Start of Block
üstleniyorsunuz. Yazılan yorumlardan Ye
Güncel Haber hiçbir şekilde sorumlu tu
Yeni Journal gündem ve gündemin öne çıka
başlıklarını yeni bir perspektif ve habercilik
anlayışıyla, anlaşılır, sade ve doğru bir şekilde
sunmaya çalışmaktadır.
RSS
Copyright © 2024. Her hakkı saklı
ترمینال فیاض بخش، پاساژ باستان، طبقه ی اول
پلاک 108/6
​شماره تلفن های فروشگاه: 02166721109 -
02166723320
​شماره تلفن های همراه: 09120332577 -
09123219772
End of Block
Start of Block
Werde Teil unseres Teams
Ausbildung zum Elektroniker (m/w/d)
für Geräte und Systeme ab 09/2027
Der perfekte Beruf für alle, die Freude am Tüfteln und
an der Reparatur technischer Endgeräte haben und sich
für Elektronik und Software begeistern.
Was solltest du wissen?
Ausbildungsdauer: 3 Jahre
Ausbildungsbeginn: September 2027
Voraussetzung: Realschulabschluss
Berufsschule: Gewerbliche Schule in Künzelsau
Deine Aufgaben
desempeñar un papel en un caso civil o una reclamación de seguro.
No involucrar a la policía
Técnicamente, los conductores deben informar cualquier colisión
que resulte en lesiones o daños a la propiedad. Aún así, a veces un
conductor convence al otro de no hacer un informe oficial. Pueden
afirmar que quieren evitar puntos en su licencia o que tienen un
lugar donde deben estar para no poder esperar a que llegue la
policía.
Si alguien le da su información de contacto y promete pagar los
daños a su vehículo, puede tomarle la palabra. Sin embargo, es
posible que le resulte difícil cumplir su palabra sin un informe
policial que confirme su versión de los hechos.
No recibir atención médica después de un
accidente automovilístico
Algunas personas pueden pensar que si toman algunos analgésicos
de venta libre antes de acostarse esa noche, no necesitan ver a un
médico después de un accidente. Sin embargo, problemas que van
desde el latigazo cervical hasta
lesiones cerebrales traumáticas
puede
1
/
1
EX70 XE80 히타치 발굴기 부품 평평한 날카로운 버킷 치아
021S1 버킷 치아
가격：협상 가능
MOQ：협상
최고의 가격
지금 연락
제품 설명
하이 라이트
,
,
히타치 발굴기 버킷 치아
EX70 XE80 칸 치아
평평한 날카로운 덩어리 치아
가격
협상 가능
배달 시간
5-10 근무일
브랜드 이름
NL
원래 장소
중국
End of Block
Start of Block
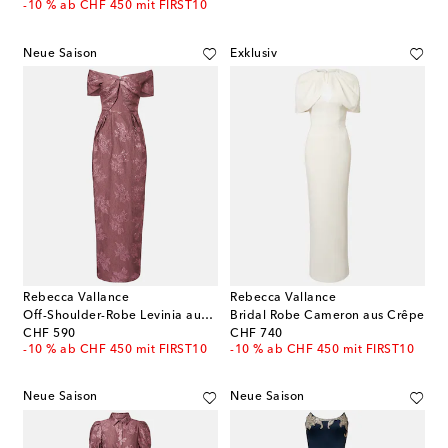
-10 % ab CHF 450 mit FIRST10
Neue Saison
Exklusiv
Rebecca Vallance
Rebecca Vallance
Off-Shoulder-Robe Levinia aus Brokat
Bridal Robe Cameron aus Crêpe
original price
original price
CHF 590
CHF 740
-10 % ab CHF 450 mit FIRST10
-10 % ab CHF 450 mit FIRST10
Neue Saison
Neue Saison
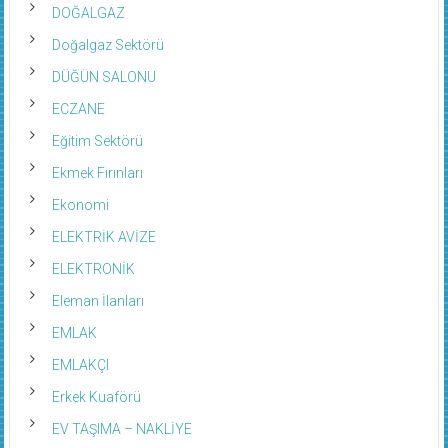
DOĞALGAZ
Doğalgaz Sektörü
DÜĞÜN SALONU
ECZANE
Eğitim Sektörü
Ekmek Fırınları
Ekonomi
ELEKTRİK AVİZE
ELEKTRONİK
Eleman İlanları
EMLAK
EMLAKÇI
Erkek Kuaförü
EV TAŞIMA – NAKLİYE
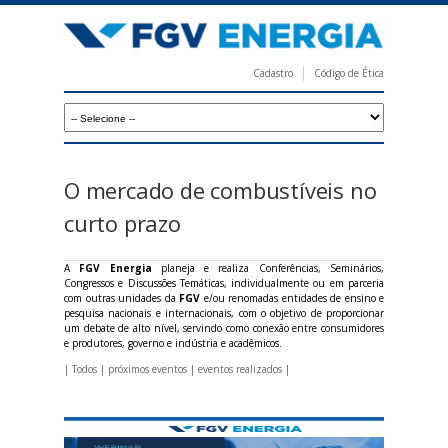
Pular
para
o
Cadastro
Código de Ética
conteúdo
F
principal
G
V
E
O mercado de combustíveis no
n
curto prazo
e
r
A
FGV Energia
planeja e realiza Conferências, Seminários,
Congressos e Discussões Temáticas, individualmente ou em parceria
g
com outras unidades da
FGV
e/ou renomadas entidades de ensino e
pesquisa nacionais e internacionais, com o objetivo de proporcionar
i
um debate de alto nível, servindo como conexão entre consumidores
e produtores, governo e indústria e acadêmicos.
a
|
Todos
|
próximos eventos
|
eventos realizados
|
End of Block
- _WHAT IS BEING ASKED_
What are the lines, exactly as written above, from the line with "üstleniyorsunuz. Yazılan yorumlardan Ye" to the line with "09123219772", both included? Output only those.

- _YOUR RESPONSE_
üstleniyorsunuz. Yazılan yorumlardan Ye
Güncel Haber hiçbir şekilde sorumlu tu
Yeni Journal gündem ve gündemin öne çıka
başlıklarını yeni bir perspektif ve habercilik
anlayışıyla, anlaşılır, sade ve doğru bir şekilde
sunmaya çalışmaktadır.
RSS
Copyright © 2024. Her hakkı saklı
ترمینال فیاض بخش، پاساژ باستان، طبقه ی اول
پلاک 108/6
​شماره تلفن های فروشگاه: 02166721109 -
02166723320
​شماره تلفن های همراه: 09120332577 -
09123219772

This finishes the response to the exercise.